Creditor banks have warned Brazil that they would not take kindly to any proposal to delay 1988 interest payments until a medium-term financing package is reached, bankers said Wednesday.
Brazil, which has a foreign debt totaling $113 billion, resumed talks on a medium-term deal with its bank advisory committee here on Tuesday after a three-week break. The start of negotiations was not auspicious, bankers said.
The meetings began 1 1/2 hours late, and when central bank President Fernando Milliet did arrive, he spoke for 40 minutes and then said he would take questions for only 10 minutes because he had another appointment, bankers said.

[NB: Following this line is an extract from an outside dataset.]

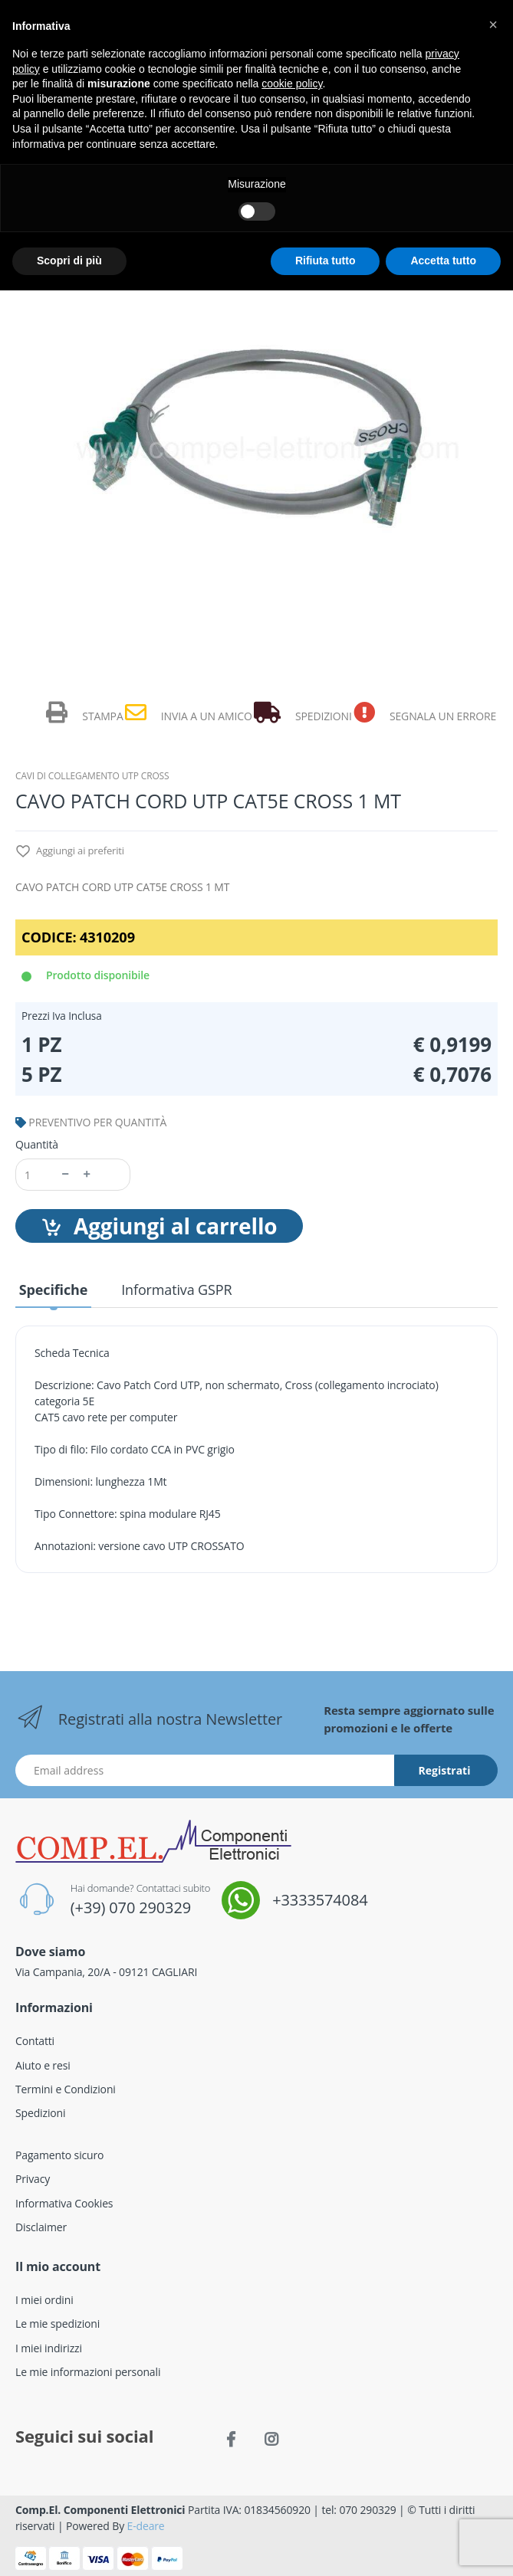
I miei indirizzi (48, 2348)
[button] (493, 24)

"Milliet received a stern message. The committee feels that, if the mood is to improve, it would be a lot better if non-payment of interest was not used as a leverage point. The disposition of the committee would be a lot better," said one banker.
Banks Not Paid
Although Brazil has resumed 1987 interest payments under an interim deal agreed last November, it has not paid banks any 1988 interest on medium- and long-term loans.
The interim agreement envisioned that Brazil would keep current on interest payments from Jan. 1, 1988, banks say.
Banking sources said U.S. banks have begun quietly pointing out that Brazilian loans may be downgraded by American regulators if this situation persists.
"The trigger has already been cocked. It only needs to be pulled," said one U.S. banker.